20E hampered by the pandemic but outlook remains good
Year 2020 started well but the Covid-19 quickly spread across the world and Marimekko was forced to close its retail stores temporarily in Finland as well as in other market areas. Despite of the challenging times, Marimekko performed relatively well during the lockdown. The company has benefited of having different product segments (i.e. consumers have spent more time at home which has increased the demand of home décor products while fashion sales have dropped). We expect Marimekko’s sales to decline by ~4 percent y/y in 20E. Given the circumstances, we consider this fairly good performance. We expect adj. EBIT to be on a par with last year, totaling EUR 17.3m. We expect revenue to grow by ~8 percent in 21E and ~6 percent in 22E. We expect Marimekko is set to reach its EBIT margin target of 15 percent by 22E.
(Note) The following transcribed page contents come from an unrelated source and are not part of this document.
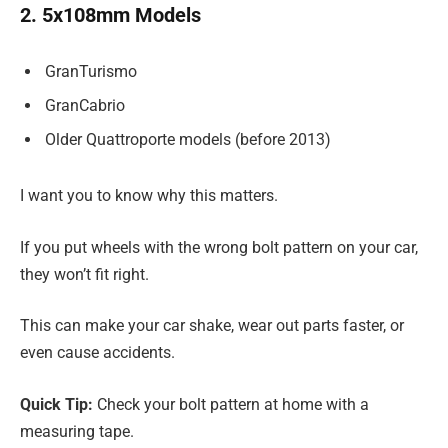
2. 5x108mm Models
GranTurismo
GranCabrio
Older Quattroporte models (before 2013)
I want you to know why this matters.
If you put wheels with the wrong bolt pattern on your car,
they won’t fit right.
This can make your car shake, wear out parts faster, or
even cause accidents.
Quick Tip:
Check your bolt pattern at home with a
measuring tape.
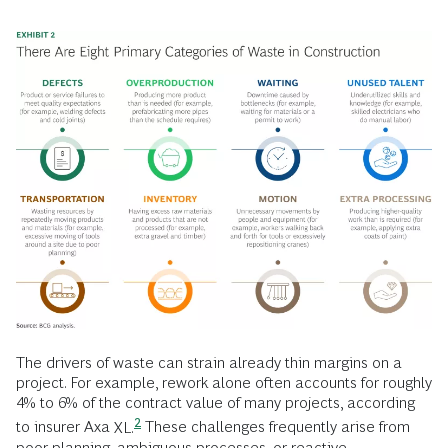
The drivers of waste can strain already thin margins on a
project. For example, rework alone often accounts for roughly
4% to 6% of the contract value of many projects, according
2
to insurer Axa
XL.
These challenges frequently arise from
poor planning, ambiguous processes, or reactive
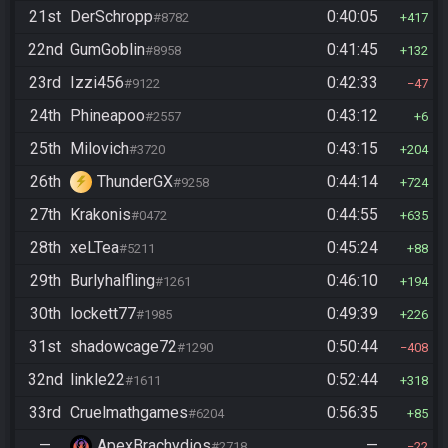
21st
DerSchropp
0:40:05
#8782
417
22nd
GumGoblin
0:41:45
#8958
132
23rd
Izzi456
0:42:33
#9122
47
24th
Phineapoo
0:43:12
#2557
6
25th
Milovich
0:43:15
#3720
204
26th
ThunderGX
0:44:14
#9258
724
27th
Krakonis
0:44:55
#0472
635
28th
xeLTea
0:45:24
#5211
88
29th
Burlyhalfling
0:46:10
#1261
194
30th
lockett77
0:49:39
#1985
226
31st
shadowcage72
0:50:44
#1290
408
32nd
linkle22
0:52:44
#1611
318
33rd
Cruelmathgames
0:56:35
#6204
85
—
ApexBrachydios
—
#2718
22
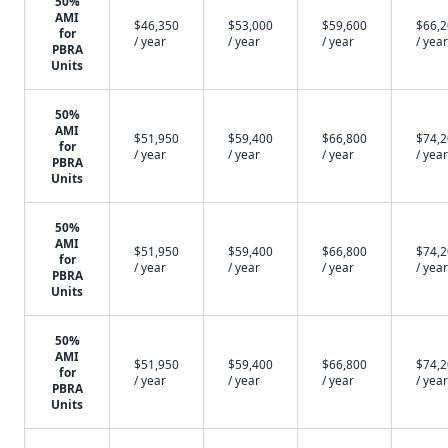
50%
AMI
$46,350
$53,000
$59,600
$66,
for
/ year
/ year
/ year
/ year
PBRA
Units
50%
AMI
$51,950
$59,400
$66,800
$74,
for
/ year
/ year
/ year
/ year
PBRA
Units
50%
AMI
$51,950
$59,400
$66,800
$74,
for
/ year
/ year
/ year
/ year
PBRA
Units
50%
AMI
$51,950
$59,400
$66,800
$74,
for
/ year
/ year
/ year
/ year
PBRA
Units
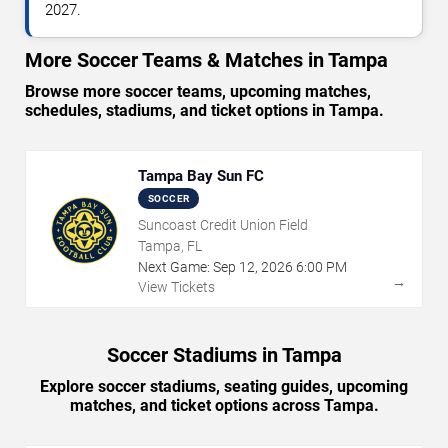
2027.
More Soccer Teams & Matches in Tampa
Browse more soccer teams, upcoming matches,
schedules, stadiums, and ticket options in Tampa.
Tampa Bay Sun FC
SOCCER
Suncoast Credit Union Field
Tampa, FL
Next Game:
Sep
12
,
2026
6:00 PM
→
View Tickets
Soccer Stadiums in Tampa
Explore soccer stadiums, seating guides, upcoming
matches, and ticket options across Tampa.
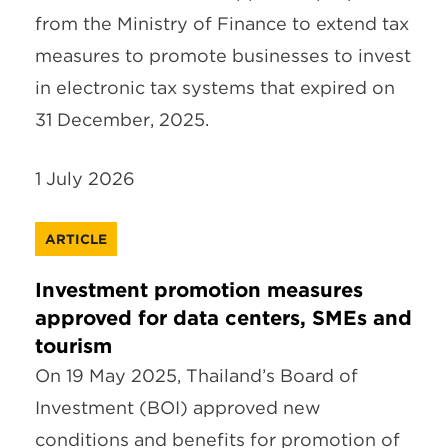
from the Ministry of Finance to extend tax
measures to promote businesses to invest
in electronic tax systems that expired on
31 December, 2025.
1 July 2026
ARTICLE
Investment promotion measures
approved for data centers, SMEs and
tourism
On 19 May 2025, Thailand’s Board of
Investment (BOI) approved new
conditions and benefits for promotion of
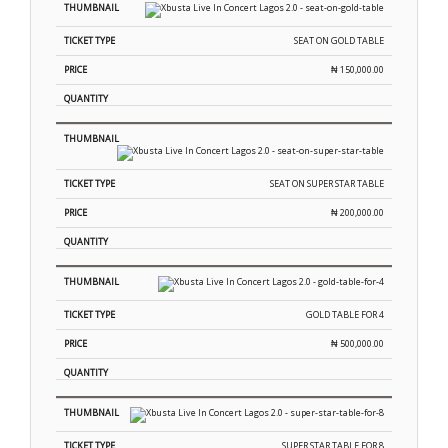
SEAT ON GOLD TABLE
₦
150,000.00
SEAT ON SUPER STAR TABLE
₦
200,000.00
GOLD TABLE FOR 4
₦
500,000.00
SUPER STAR TABLE FOR 8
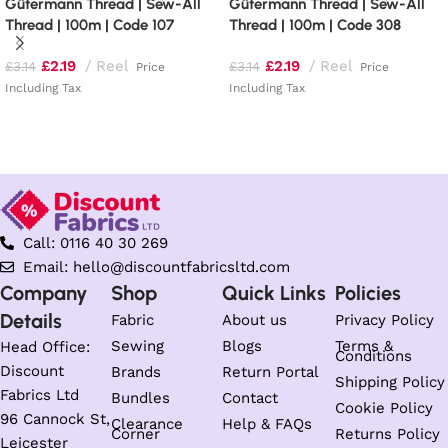
Gütermann Thread | Sew-All
Gütermann Thread | Sew-All
Thread | 100m | Code 107
Thread | 100m | Code 308
£
2.19
Reel
£
2.19
Reel
£
3.14
£
3.14
Price
Price
Including Tax
Including Tax
Add to basket
Add to basket
Call: 0116 40 30 269
Email: hello@discountfabricsltd.com
Company
Shop
Quick Links
Policies
Details
Fabric
About us
Privacy Policy
Sewing
Blogs
Terms &
Head Office:
Conditions
Discount
Brands
Return Portal
Shipping Policy
Fabrics Ltd
Bundles
Contact
Cookie Policy
96 Cannock St,
Clearance
Help & FAQs
Corner
Returns Policy
Leicester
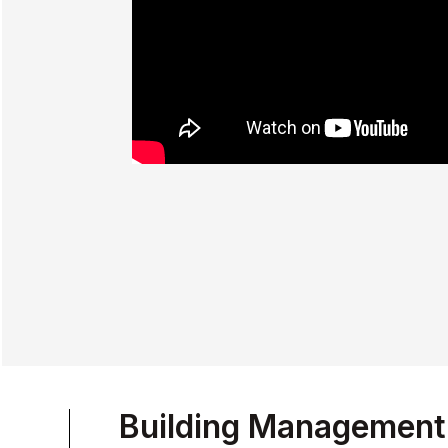
Building Management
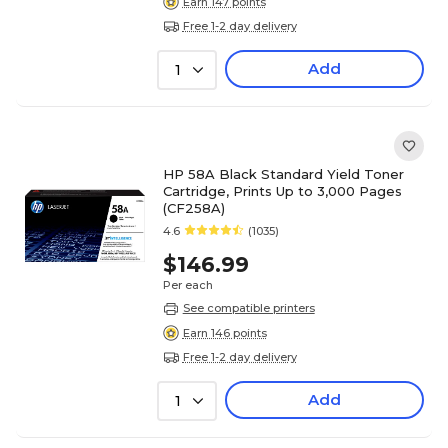
Earn 147 points
Free 1-2 day delivery
Add
1
HP 58A Black Standard Yield Toner
Cartridge, Prints Up to 3,000 Pages
(CF258A)
4.6
(1035)
$146.99
Per each
See compatible printers
Earn 146 points
Free 1-2 day delivery
Add
1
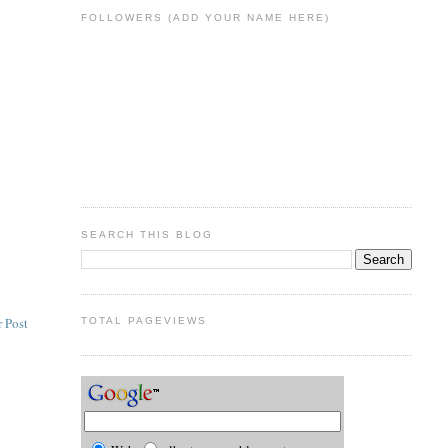
FOLLOWERS (ADD YOUR NAME HERE)
SEARCH THIS BLOG
 Post
TOTAL PAGEVIEWS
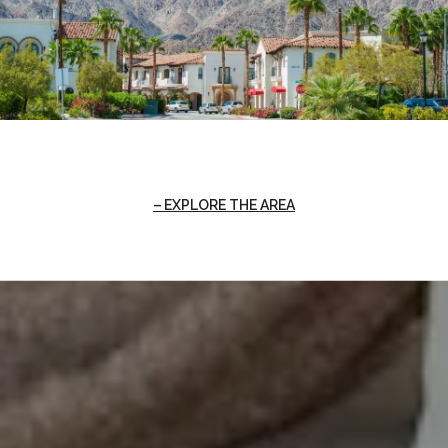
EXPLORE THE AREA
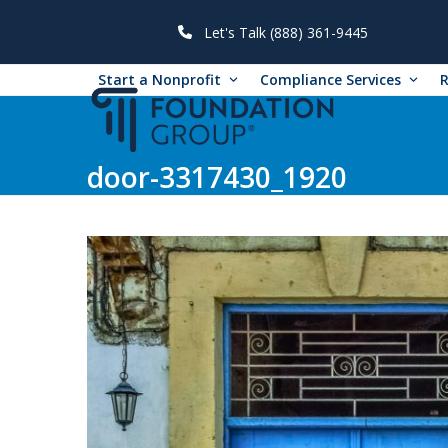
Skip
to
Let's Talk (888) 361-9445
content
Start a Nonprofit
Compliance Services
door-3317430_1920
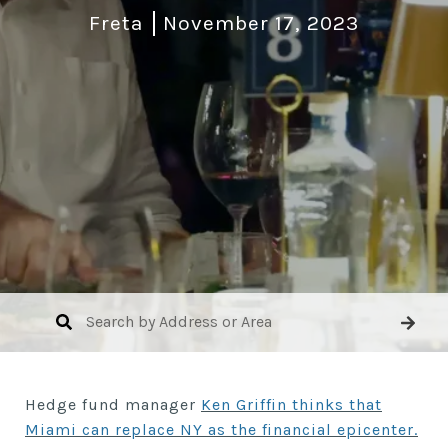
Freta
November 17, 2023
Hedge fund manager
Ken Griffin thinks that
Miami can replace NY as the financial epicenter.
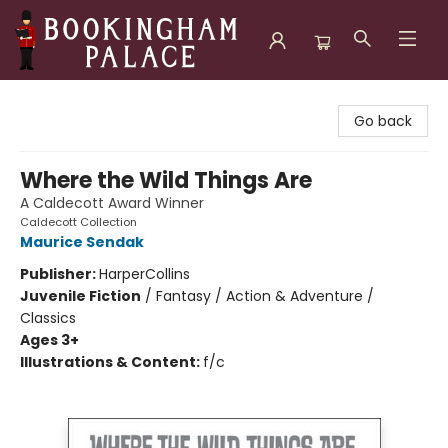
Bookingham Palace Bookstore
Go back
Where the Wild Things Are
A Caldecott Award Winner
Caldecott Collection
Maurice Sendak
Publisher:
HarperCollins
Juvenile Fiction
/
Fantasy / Action & Adventure /
Classics
Ages 3+
Illustrations & Content:
f/c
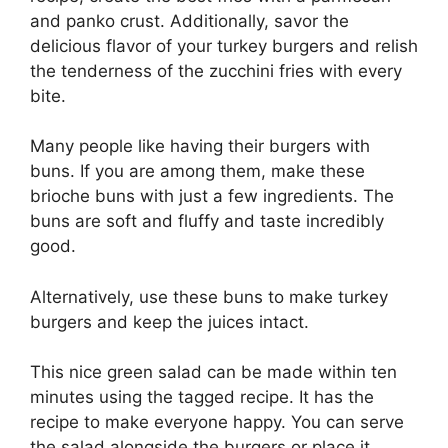
and panko crust. Additionally, savor the
delicious flavor of your turkey burgers and relish
the tenderness of the zucchini fries with every
bite.
Many people like having their burgers with
buns. If you are among them, make these
brioche buns with just a few ingredients. The
buns are soft and fluffy and taste incredibly
good.
Alternatively, use these buns to make turkey
burgers and keep the juices intact.
This nice green salad can be made within ten
minutes using the tagged recipe. It has the
recipe to make everyone happy. You can serve
the salad alongside the burgers or place it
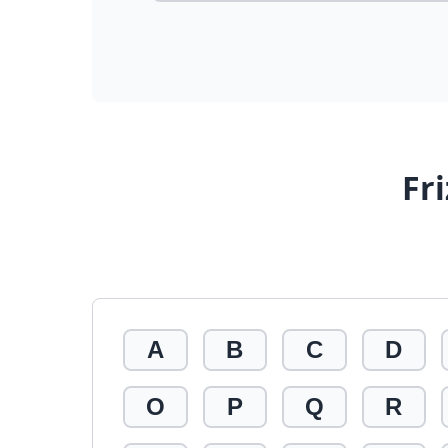
Fr
A
B
C
D
O
P
Q
R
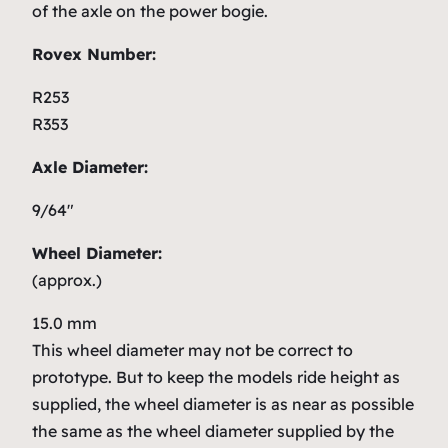
of the axle on the power bogie.
Rovex Number:
R253
R353
Axle Diameter:
9/64″
Wheel Diameter:
(approx.)
15.0 mm
This wheel diameter may not be correct to
prototype. But to keep the models ride height as
supplied, the wheel diameter is as near as possible
the same as the wheel diameter supplied by the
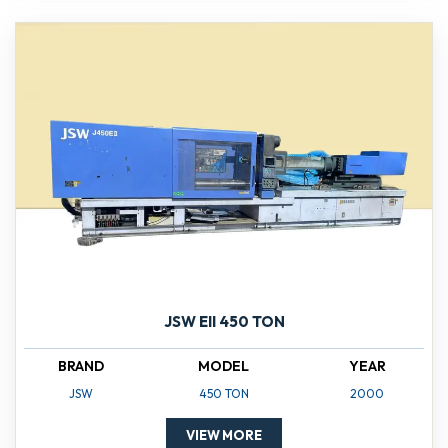
JSW EII 450 TON
BRAND
MODEL
YEAR
JSW
450 TON
2000
VIEW MORE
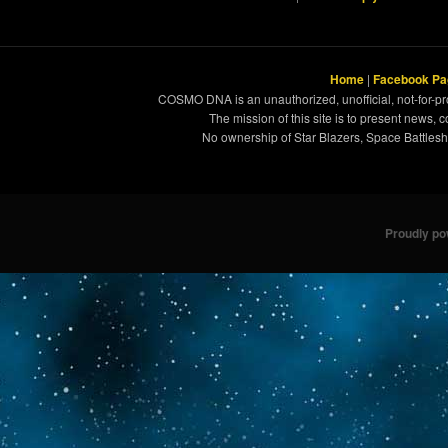
Home
|
Facebook Pa
COSMO DNA is an unauthorized, unofficial, not-for-pro
The mission of this site is to present news, 
No ownership of Star Blazers, Space Battleshi
Proudly p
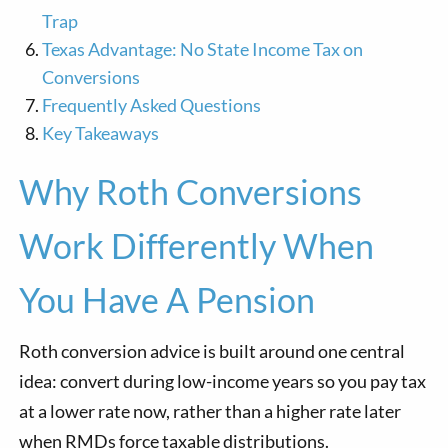
Trap
Texas Advantage: No State Income Tax on
Conversions
Frequently Asked Questions
Key Takeaways
Why Roth Conversions
Work Differently When
You Have A Pension
Roth conversion advice is built around one central
idea: convert during low-income years so you pay tax
at a lower rate now, rather than a higher rate later
when RMDs force taxable distributions.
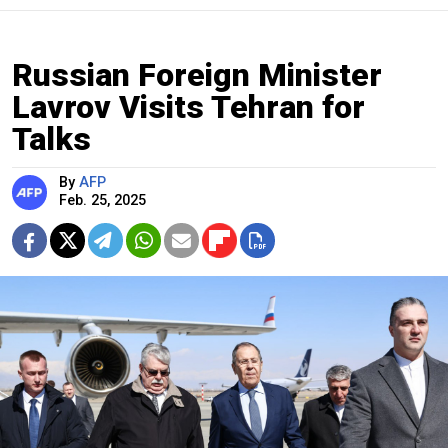
Russian Foreign Minister
Lavrov Visits Tehran for
Talks
By
AFP
Feb. 25, 2025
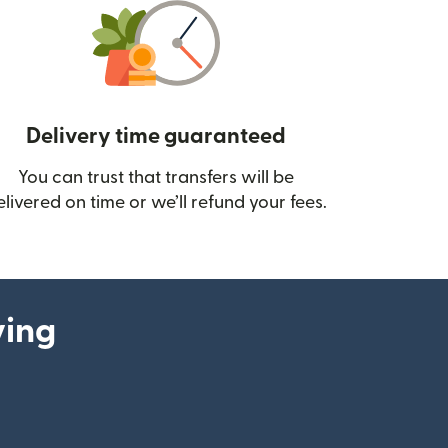
Delivery time guaranteed
You can trust that transfers will be
ow)
elivered on time or we’ll refund your fees.
ying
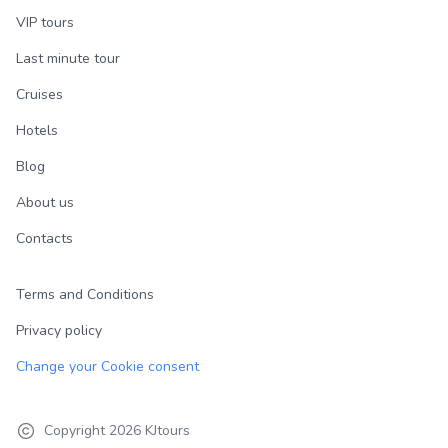
VIP tours
Last minute tour
Cruises
Hotels
Blog
About us
Contacts
Terms and Conditions
Privacy policy
Change your Cookie consent
Copyright
2026
KJtours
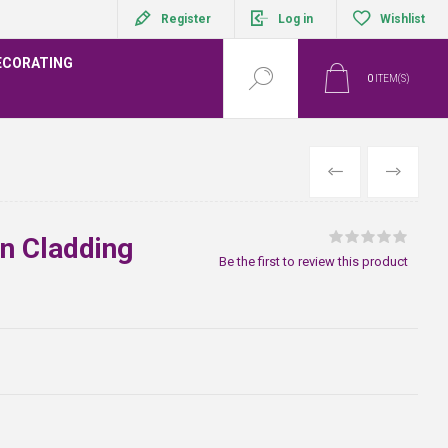
Register
Log in
Wishlist
ECORATING
0
ITEM(S)
PREVIOUS
NEXT
in Cladding
Be the first to review this product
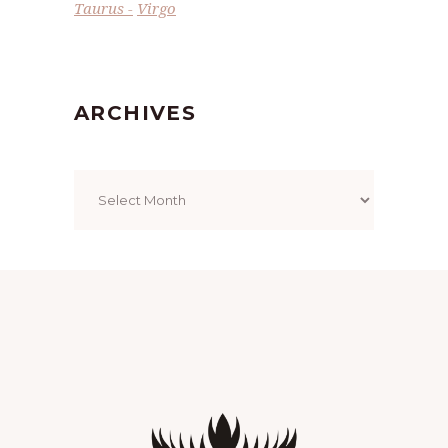
Taurus
Virgo
ARCHIVES
Archives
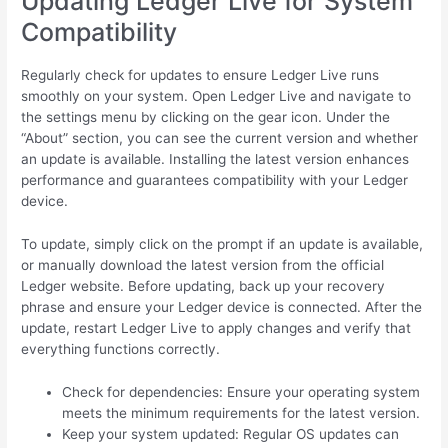
Updating Ledger Live for System
Compatibility
Regularly check for updates to ensure Ledger Live runs
smoothly on your system. Open Ledger Live and navigate to
the settings menu by clicking on the gear icon. Under the
“About” section, you can see the current version and whether
an update is available. Installing the latest version enhances
performance and guarantees compatibility with your Ledger
device.
To update, simply click on the prompt if an update is available,
or manually download the latest version from the official
Ledger website. Before updating, back up your recovery
phrase and ensure your Ledger device is connected. After the
update, restart Ledger Live to apply changes and verify that
everything functions correctly.
Check for dependencies: Ensure your operating system
meets the minimum requirements for the latest version.
Keep your system updated: Regular OS updates can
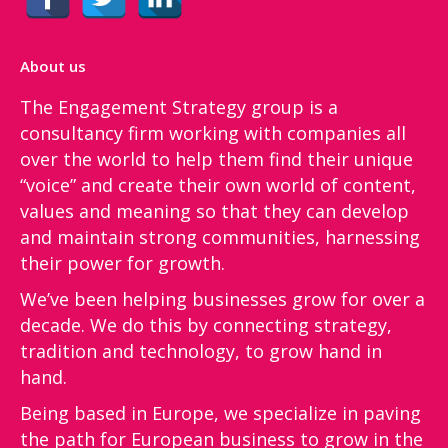
About us
The Engagement Strategy group is a
consultancy firm working with companies all
over the world to help them find their unique
“voice”​ and create their own world of content,
values and meaning so that they can develop
and maintain strong communities, harnessing
their power for growth.
We’ve been helping businesses grow for over a
decade. We do this by connecting strategy,
tradition and technology, to grow hand in
hand.
Being based in Europe, we specialize in paving
the path for European business to grow in the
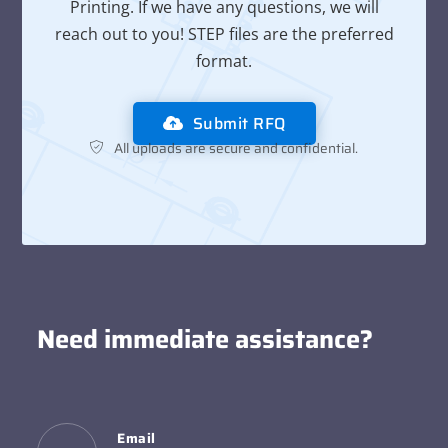
Printing. If we have any questions, we will
reach out to you! STEP files are the preferred
format.
Submit RFQ
All uploads are secure and confidential.
Need immediate assistance?
Email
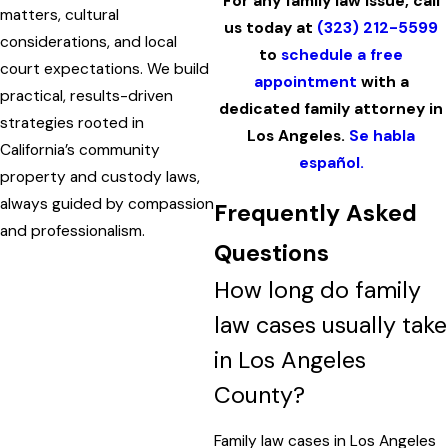
For any family law issue, call
matters, cultural
us today at
(323) 212-5599
considerations, and local
to
schedule a free
court expectations. We build
appointment
with a
practical, results-driven
dedicated family attorney in
strategies rooted in
Los Angeles.
Se habla
California’s community
español.
property and custody laws,
always guided by compassion
Frequently Asked
and professionalism.
Questions
How long do family
law cases usually take
in Los Angeles
County?
Family law cases in Los Angeles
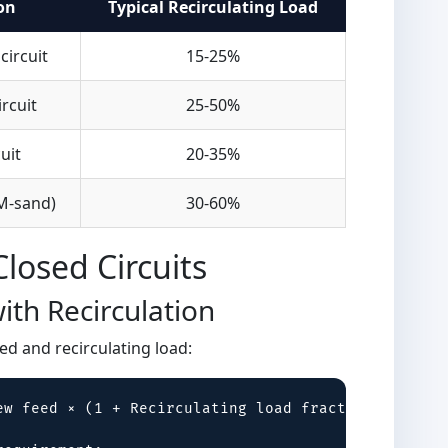
on
Typical Recirculating Load
circuit
15-25%
ircuit
25-50%
uit
20-35%
(M-sand)
30-60%
Closed Circuits
ith Recirculation
d and recirculating load:
ew feed × (1 + Recirculating load fraction)
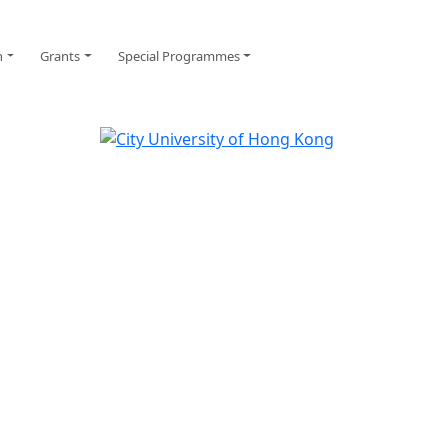
n
Grants
Special Programmes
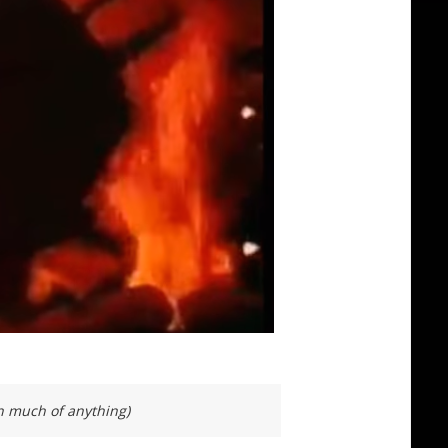
on much of anything)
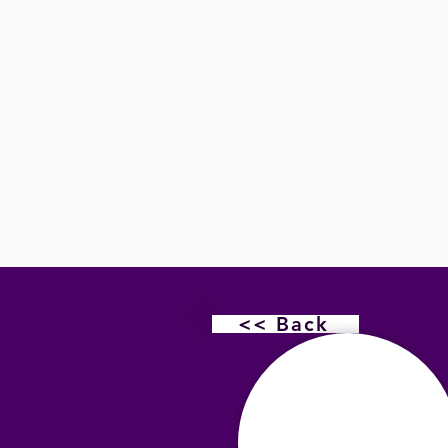
<< Back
“BUY” with TP of EUR 44 (43)
We value Marimekko by using valuation multiples. On our estimates, the company trades with 20E P/E multiple of 24.8x and EV/EBIT multiple of 17.9x. Hence the company trades with a discount compared to the premium and luxury peers. Correspondingly, the company trades with 21E P/E multiple of 20.7x and EV/EBIT multiple of 15.6x, which translates into a clear discount compared to the luxury peers. We keep our rating “BUY” with TP of EUR 44 (43).